Hoke commish blusters, defends county in lawsuit meeting

Though promised “the truth,” very little of consequence was actually said at the meeting

The Hoke County Board of Commissioners met Tuesday morning for a special meeting following the filing of a lawsuit regarding public records requests that were allegedly ignored. Hal Nunn for North State Journal

The Hoke County Board of Commissioners held an odd public meeting Tuesday morning, complete with grandstanding by elected officials and threats to have law enforcement remove citizens from the hearing room.

The special meeting was called after Hoke County was sued by The News-Journal newspaper over submitted public record requests that were allegedly ignored by the county.

The requests related to the use of county funds for construction projects, commissioner stipends and travel expenses, and advertisements on Hoke County property, all seemingly standard requests from a news organization to a government entity.
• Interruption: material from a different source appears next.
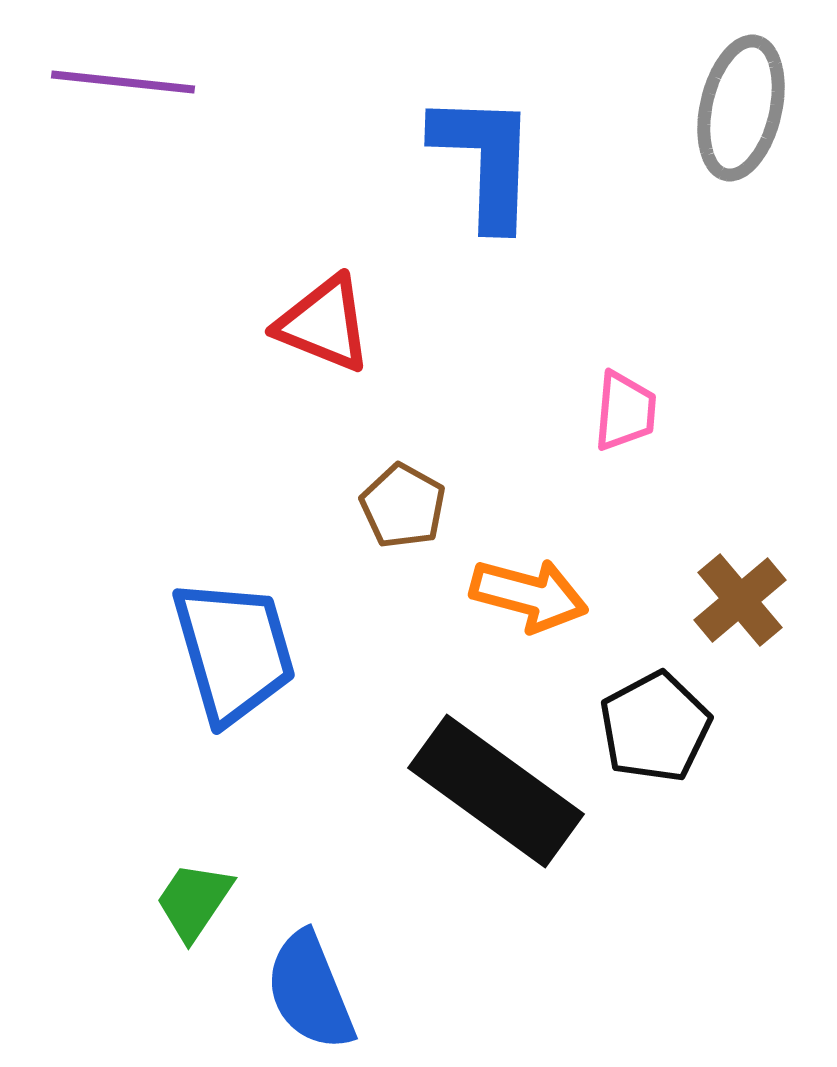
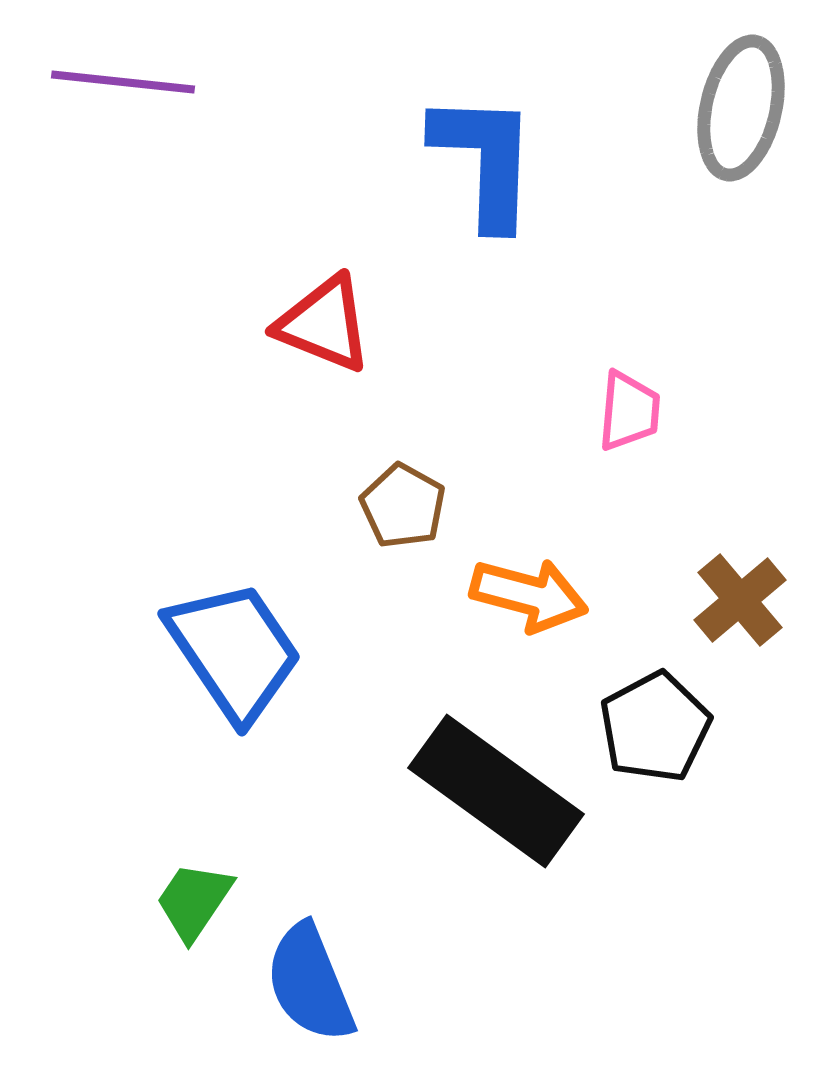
pink trapezoid: moved 4 px right
blue trapezoid: rotated 18 degrees counterclockwise
blue semicircle: moved 8 px up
“When these requests are ignored and disregarded, it is not a reporter or journalist that government officials are ‘sticking it to,’” said News-Journal Publisher Jessica Hendrix Brown in a statement. “It’s the people. The taxpayers. The voters.”

Before going into executive session to hire R. Jonathan Charleston as outside counsel, a lawyer the county has used before in other legal matters, Chairman James Leach gave a rambling speech thanking Hoke County staff for the “great job they’ve done for the county” and claiming “millions” of dollars in savings thanks to the work of staff members.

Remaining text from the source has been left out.